Eine Zeitung, die über dem Gesetz steht

Dass die britische Sonntagszeitung „News Of The World“ den spektakulären Prozess gegen den Fia-Chef Max Mosley verloren hat, ist das beste, was ihr passieren konnte. Sicher, im Fall eines Sieges hätte man etwas Geld gespart und den Triumph zelebrieren können. Aber das wäre für die Selbstinszenierung nicht halb so wirkungsvoll gewesen wie diese Niederlage.

Deshalb hat die „News Of The World“ diese Niederlage in ihrer gestrigen Ausgabe auch nicht klein geredet, sondern groß. Verloren hat laut „News Of The World“ nicht eine Zeitung, sondern die britische Gesellschaft als ganzes, oder konkret: Jeder einzelne von Ihnen, liebe Leser, denen die Reichen und Mächtigen das Recht versagen wollen, die Wahrheit zu erfahren. Und unter dieser Voraussetzung ist die „News Of The World“ natürlich nicht eine der widerlichsten publizistischen Dreckschleudern des Landes. Sondern eine Freiheitskämpferin.

Mit diesem Credo:

The News of the World will not be gagged by the rich and the powerful.

Or judges.

Or the courts.

Or politicians.

Ich fürchte, die meinen das ernst.

24 Replies to “Eine Zeitung, die über dem Gesetz steht”

  1. Dann können wir ja froh sein, dass wir „nur“ die Bild und die B.Z. haben.

    Nein ernsthaft: Besonders widerlich wird diese Selbstdarstellung der Murdoch-Presse, wenn man sich anschaut, welche Leute die Murdoch-Medien in UK und den USA nach oben gespült haben. Und wenn man sich verdeutlicht, wie viele Menschen das glauben, was sie in The Sun / News of the World lesen.

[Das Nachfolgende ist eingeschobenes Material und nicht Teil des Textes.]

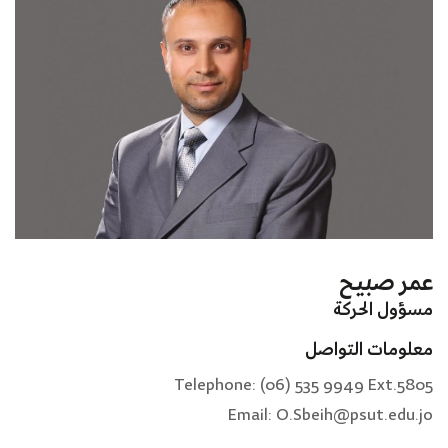
عمر صبيح
مسؤول الحركة
معلومات التواصل
Telephone: (06) 535 9949 Ext.5805
Email: O.Sbeih@psut.edu.jo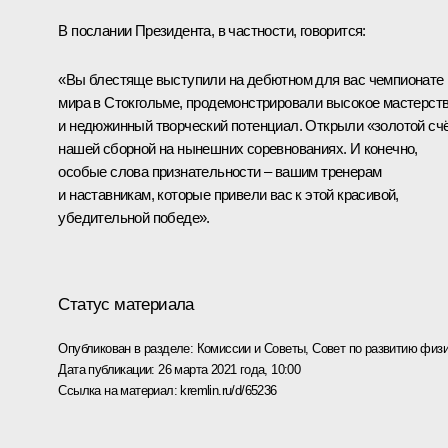
В послании Президента, в частности, говорится:
«Вы блестяще выступили на дебютном для вас чемпионате
мира в Стокгольме, продемонстрировали высокое мастерст
и недюжинный творческий потенциал. Открыли «золотой сч
нашей сборной на нынешних соревнованиях. И конечно,
особые слова признательности – вашим тренерам
и наставникам, которые привели вас к этой красивой,
убедительной победе».
Статус материала
Опубликован в разделе:
Комиссии и Советы
,
Совет по развитию физи
Дата публикации:
26 марта 2021 года, 10:00
Ссылка на материал:
kremlin.ru/d/65236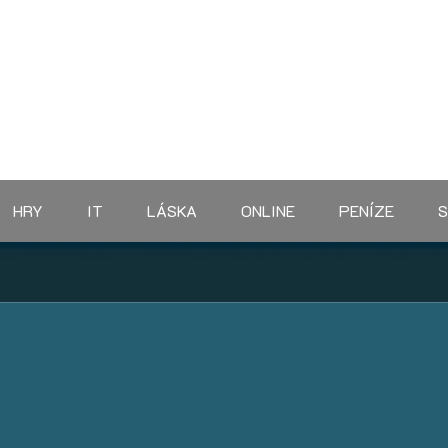
HRY
IT
LÁSKA
ONLINE
PENÍZE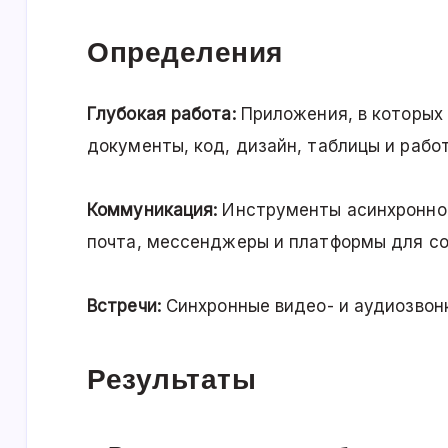
Определения
Глубокая работа:
Приложения, в которых
документы, код, дизайн, таблицы и рабо
Коммуникация:
Инструменты асинхронно
почта, мессенджеры и платформы для со
Встречи:
Синхронные видео- и аудиозвонк
Результаты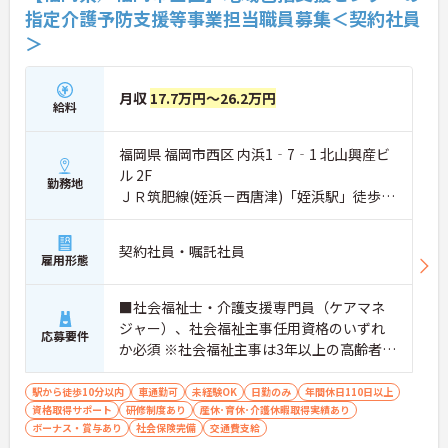
指定介護予防支援等事業担当職員募集＜契約社員
＞
月収
17.7万円～26.2万円
給料
福岡県 福岡市西区 内浜1‐7‐1 北山興産ビ
ル 2F
勤務地
ＪＲ筑肥線(姪浜－西唐津)「姪浜駅」徒歩6
分
契約社員・嘱託社員
雇用形態
■社会福祉士・介護支援専門員（ケアマネ
ジャー）、社会福祉主事任用資格のいずれ
応募要件
か必須 ※社会福祉主事は3年以上の高齢者保
健福祉に関する相談経験が必要、社会福祉
士・介護支援専門員については経験不問 ■
駅から徒歩10分以内
車通勤可
未経験OK
日勤のみ
年間休日110日以上
資格取得サポート
普通自動車運転免許（AT限定可）あれば尚
研修制度あり
産休･育休･介護休暇取得実績あり
ボーナス・賞与あり
社会保険完備
交通費支給
可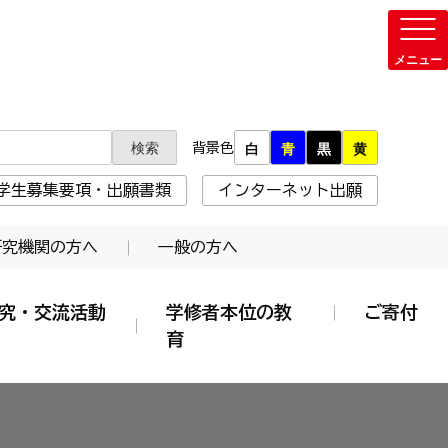
背景色
白
青
黒
黄
学生募集要項・出願書類
インターネット出願
研究機関の方へ
一般の方へ
究・交流活動
学修者本位の教
ご寄付
育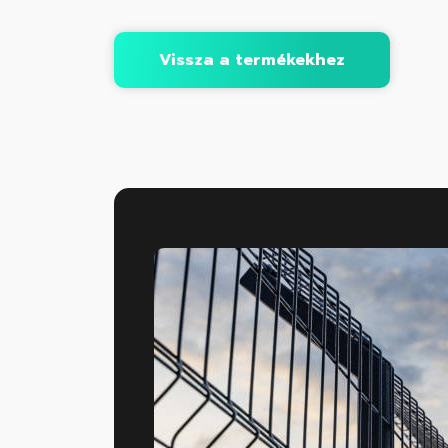
Vissza a termékekhez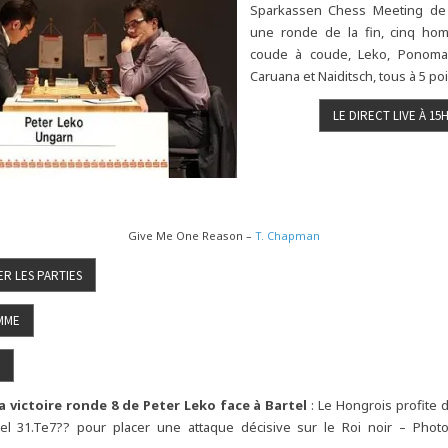
Sparkassen Chess Meeting de
une ronde de la fin, cinq ho
coude à coude, Leko, Ponomari
Caruana et Naiditsch, tous à 5 poi
Give Me One Reason –
T. Chapman
a victoire ronde 8 de Peter Leko face à Bartel
: Le Hongrois profite 
tel 31.Te7?? pour placer une attaque décisive sur le Roi noir – Pho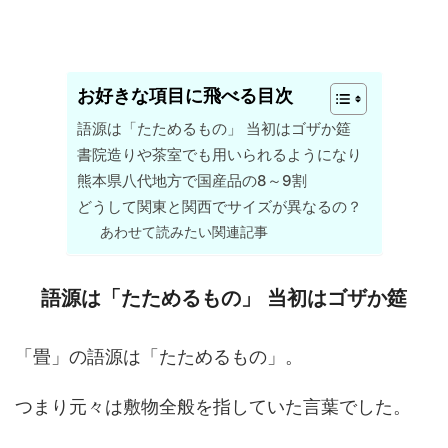
お好きな項目に飛べる目次
語源は「たためるもの」 当初はゴザか筵
書院造りや茶室でも用いられるようになり
熊本県八代地方で国産品の8～9割
どうして関東と関西でサイズが異なるの？
あわせて読みたい関連記事
語源は「たためるもの」 当初はゴザか筵
「畳」の語源は「たためるもの」。
つまり元々は敷物全般を指していた言葉でした。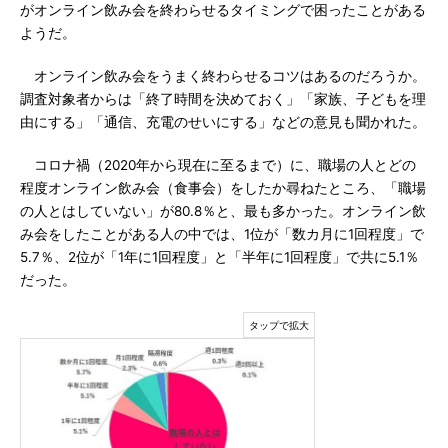
がオンライン飲み会を終わらせるタイミングで困ったことがある
ようだ。
オンライン飲み会をうまく終わらせるコツはあるのだろうか。
調査対象者からは「終了時間を決めておく」「家族、子どもを理
由にする」「通信、充電のせいにする」などの意見も聞かれた。
コロナ禍（2020年から現在に至るまで）に、職場の人とどの
程度オンライン飲み会（食事会）をしたか尋ねたところ、「職場
の人とはしていない」が80.8％と、最も多かった。オンライン飲
み会をしたことがある人の中では、1位が「数カ月に1回程度」で
5.7％、2位が「1年に1回程度」と「半年に1回程度」で共に5.1％
だった。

  2. Aber etwas positives gibt es…
    (off topic)
    —>
    Mit Urteil vom 16.07.208 hat das AG Frankfurt/Main sich mit bemerkenswert deutlichen Worten dazu geäußert, dass der Betrieb eines Internetforums oder Blogs dem Schutz der Presse- und Meinungsäußerungsfreiheit unterliegt und deshalb generelle “Vorab-Zensur-Pflichten” (so das AG Frankfurt/Main wörtlich) abzulehnen seien, was insbesondere auch bei Blogs mit “kritischen Inhalten und Diskussionen” gelten müsse.

    Das Gericht wörtlich:

    Soweit die Klägerseite dagegen einwendet, dass gerade bei Blogs mit kritischen Inhalt und Diskussionen mit provozierenden Inhalt eine generell Prüfpflicht besteht, ist dies abzulehnen. Dabei ist zu beachten, dass das Betreiben eines lnternetforums unter dem Schutz der Presse und Meinungsäußerungsfreiheit steht, und dass die Existenz eines derartigen Forums bei Überspannung der Überwachungspflichten gefährdet wäre (vgl. [OLG Hamburg, Urteil vom 22.08.2006 – 7 U 50/06]). Bei der Annahme einer generellen Vorab-Zensur-Pflicht bei der Einstellung von Artikeln mit kritischen Stellungnahmen oder brisanten Inhalt, würden zwangsläufig auch zulässige Meinungsäußerungen erfasst und das Modell des lnternetforums/blogs insgesamt in Frage stellen (so auch [AG München, Urteil vom 06.06.2008 – 142 C 6791/08]).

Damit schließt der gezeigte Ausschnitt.